[Cannes 2014] Clouds of Sils Maria, la recensione

La nostra recensione del film presentato da Olivier Assayas al Festival di Cannes, con Kristen Stewart e Juliette Binoche...

Mi occupo di Badtaste dal 2004 con l'aiuto di un grande team.


Condividi

Alpi, Svizzera, un treno che ancora deve arrivare a destinazione (la Sils Maria del titolo) ed una ragazza continuamente chiamata al cellulare nonostante i problemi a mantenere costante la linea. Parla, concorda, organizza. Non per sé, ma per l’attrice di cui è l’assistente. Kristen Stewart e Juliette Binoche, la prima al servizio della seconda, almeno così è per i loro personaggi. Si stanno dirigendo all’incontro con il regista che vent’anni prima aveva lanciato l’allora giovane attrice nel gotha delle star internazionali dandole la parte di una giovane assistente che si innamora, ricambiata, della sua capa.
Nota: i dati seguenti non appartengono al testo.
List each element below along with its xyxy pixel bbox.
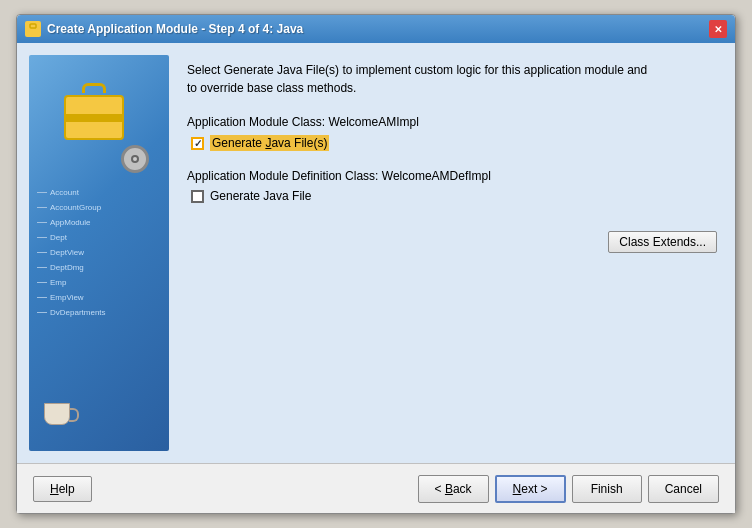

Sembra proprio la loro storia. Lo è? Non proprio, non almeno fino in fondo, anche se le dinamiche che si instaurano tra le due protagoniste sembrano analoghe a quelle della piéce teatrale di cui si parla nel film e il fatto che ad un certo punto si trovino a recitarne, per lavoro, i dialoghi, non fa che aumentare le analogie...

Se l’anno scorso l’ultimo giorno di festival di Cannes regalò Venus in furs di Roman Polanski, quest’anno il compito di giocare con di mischiare il cinema con il metacinema utilizzando il teatro spetta al francese Olivier Assayas, qui regista e sceneggiatore. L’intelligente costruzione narrativa del suo film ruota intorno allo scorrere del tempo e di come gli anni cambino prospettive e sensibilità.

Ruoli scambiati, aspirazioni mantenute e negate, l’attore come materia in mano ad autori che ne dispongono a piacere senza la necessità che tra l’interprete ed il personaggio si instauri una relazione viscerale. Da un punto di vista intellettuale Sils Maria è molto stimolante. Alcune trovate di sceneggiatura come l’anticipazione sull’epilogo del personaggio della Stewart attraverso un dialogo sul teatro che si ascolta poco prima senza sospettare che avrà un collegamento diretto con la storia, dimostrano la volontà di viaggiare in alto, senza regalare nulla allo spettatore, neanche un finale scontato.

Le interpretazioni delle attrici poi sono eccezionali, sia la magnifica Juliette Binoche (in un ruolo molto autobiografico) che Kristen Stewart (a cui viene ironicamente fatta recitare una difesa strenue a film fantasy e di fantascienza che però hanno del sentimento, un po’ come Twilight) bucano lo schermo. Purtroppo, però, nonostante tutti questi meriti, il rischio noia è dietro l’angolo. Si parla tanto, troppo, e per buona parte delle due ore di pellicola non si capisce dove si voglia andare a parare. Ciò di cui parla Assayas è molto “piccolo”, ha difficoltà ad essere empatizzato da un pubblico che certi problemi non li testerà mai perché non ne ha tempo o perché non ha mai aspirato a fare l’attore o l’attrice. In tal senso è un peccato vedere il talento di Assayas al servizio di una storia tanto ambiziosa per registro narrativo, quanto borghese nell’approccio e destinazione.